Publicacao/Comunicacao
Intimação - Sentença
SENTENÇA
AUTOR: RICARDO SILVA ARAUJO Advogado do(a)
AUTOR: VLAMIR MARCOS GRESPAN JUNIOR - PB30573
REU: ATIVOS S.A. SECURITIZADORA DE CREDITOS FINANCEIROS Advogado do(a)
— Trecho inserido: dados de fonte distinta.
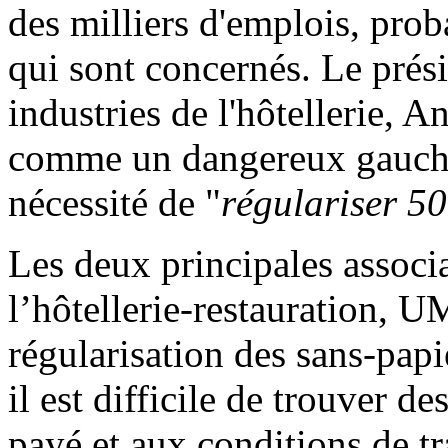
des milliers d'emplois, prob
qui sont concernés. Le prési
industries de l'hôtellerie, 
comme un dangereux gauchis
nécessité de "
régulariser 50
Les deux principales associ
l’hôtellerie-restauration, U
régularisation des sans-pap
il est difficile de trouver de
payé et aux conditions de tr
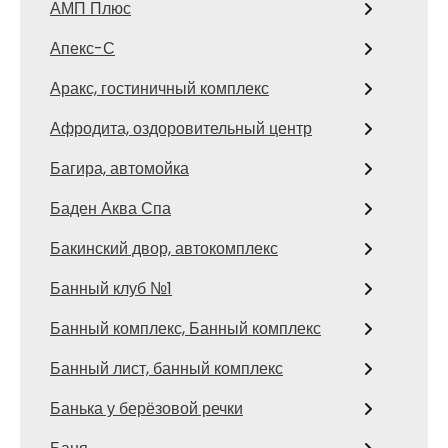
АМП Плюс
Апекс-С
Аракс, гостиничный комплекс
Афродита, оздоровительный центр
Багира, автомойка
Баден Аква Спа
Бакинский двор, автокомплекс
Банный клуб №1
Банный комплекс, Банный комплекс
Банный лист, банный комплекс
Банька у берёзовой речки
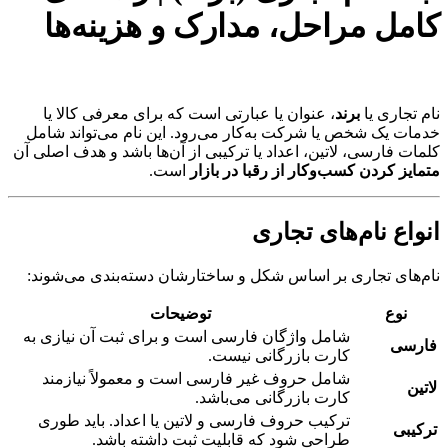
کامل مراحل، مدارک و هزینه‌ها
نام تجاری یا
برند
، عنوان یا عبارتی است که برای معرفی کالا یا
خدمات یک شخص یا شرکت به‌کار می‌رود. این نام می‌تواند شامل
کلمات فارسی، لاتین، اعداد یا ترکیبی از آن‌ها باشد و هدف اصلی آن
متمایز کردن کسب‌وکار از رقبا در بازار
است.
انواع نام‌های تجاری
نام‌های تجاری بر اساس شکل و ساختارشان دسته‌بندی می‌شوند:
نوع
توضیحات
شامل واژگان فارسی است و برای ثبت آن نیازی به
فارسی
کارت بازرگانی نیست.
شامل حروف غیر فارسی است و معمولاً نیازمند
لاتین
کارت بازرگانی می‌باشد.
ترکیب حروف فارسی و لاتین یا اعداد. باید طوری
ترکیبی
طراحی شود که قابلیت ثبت داشته باشد.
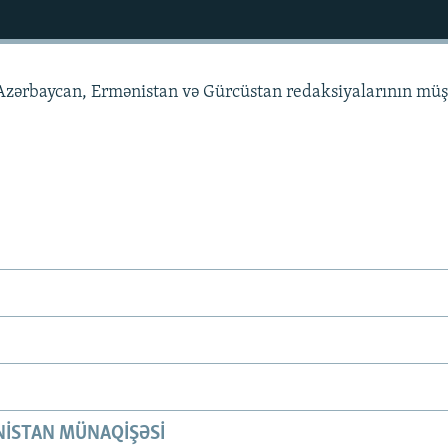
zərbaycan, Ermənistan və Gürcüstan redaksiyalarının müş
ISTAN MÜNAQIŞƏSI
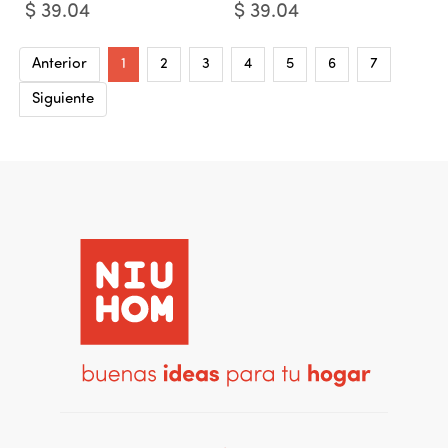
$
39.04
$
39.04
Anterior
1
2
3
4
5
6
7
Siguiente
REU: ELOI CONTINI - PB23446-A SENTENÇA DIREITO DO CONSUMIDOR. AÇÃO DECLARATÓRIA DE INEXISTÊNCIA DE DÍVIDA C/C INDENIZAÇÃO POR DANOS MORAIS. NEGATIVAÇÃO INDEVIDA. RESPONSABILIDADE OBJETIVA DA SECURITIZADORA. AUSÊNCIA DE COMPROVAÇÃO DA ORIGEM DO DÉBITO. INEFICÁCIA DA CESSÃO DE CRÉDITO POR AUSÊNCIA DE NOTIFICAÇÃO DO DEVEDOR (ART. 290 DO CC). INAPLICABILIDADE DA SÚMULA 385/STJ. DANO MORAL IN RE IPSA CONFIGURADO. INDENIZAÇÃO FIXADA EM R$ 4.000,00. PROCEDÊNCIA DOS PEDIDOS.
Poder Judiciário da Paraíba 11ª Vara Cível da Capital Processo número - 0855128-52.2024.8.15.2001 CLASSE: PROCEDIMENTO COMUM CÍVEL (7) ASSUNTO(S): [Inclusão Indevida em Cadastro de Inadimplentes]
Vistos, etc.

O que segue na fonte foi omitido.